= Abul Hassan (West Bengal politician) =

Abul Hassan (born 1917) was an Indian politician and trade unionist, belonging to the Communist Party of India (Marxist). He was a member of the West Bengal Legislative Assembly from 1969 to 1970 and from 1977 to 1982.

==Biography==
Abul Hassan was born on April 10, 1917, in the United Provinces of Agra and Oudh, the son of Tajammul Hossain. He joined politics in 1931 and became a member of the Communist Party of India in 1942. He became the vice president of the Bengal Chatkal Mazdoor Union in 1959.

During the 1964 split in the Communist Party of India, Abul Hassan sided with the Communist Party of India (Marxist). In 1967, he became the working president of the Hindusthan Motor Workers Union and vice president of the Metal Engineering Federation Workers Union. Abul Hassan contested the Taltola seat in the 1967 West Bengal Legislative Assembly election. He finished in second place with 12,041 votes (33.72%).

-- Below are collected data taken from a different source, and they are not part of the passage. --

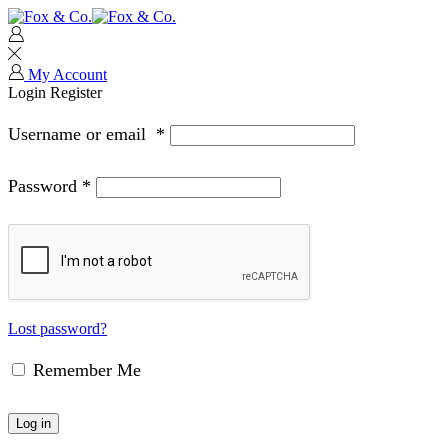
My Account
Login
Register
Username or email
*
Password
*
Lost password?
Remember Me
Log in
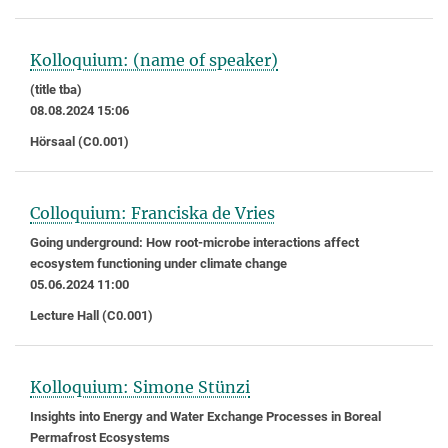
Kolloquium: (name of speaker)
(title tba)
08.08.2024 15:06
Hörsaal (C0.001)
Colloquium: Franciska de Vries
Going underground: How root-microbe interactions affect
ecosystem functioning under climate change
05.06.2024 11:00
Lecture Hall (C0.001)
Kolloquium: Simone Stünzi
Insights into Energy and Water Exchange Processes in Boreal
Permafrost Ecosystems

He would again contest the Taltola seat in the 1969 West Bengal Legislative Assembly election, this time winning the seat and obtaining 22,506 votes (59.90%). In 1970, he became a member of the General Council of the Centre of Indian Trade Unions (CITU) and the president of both the Kesoram Rayon Workers' Union and the Employees' Union. He was also a member of the CITU West Bengal State Committee.

Abul Hassan lost the Taltola seat in the 1971 West Bengal Legislative Assembly election, finishing in second place with 13,217 votes (44.28%). He tried to regain the Taltola seat in the 1972 West Bengal Legislative Assembly election, obtaining 17,355 votes (45.41%) and again finishing in second place.

Ahead of the 1977 West Bengal Legislative Assembly election, the CPI(M) fielded Abul Hassan as its candidate for the Bow Bazar seat. He won the seat, obtaining 13,996 votes (38.54%). Abul Hassan lost the Bow Bazar seat in the 1982 West Bengal Legislative Assembly election, finishing in second place with 22,615 votes (44.67%).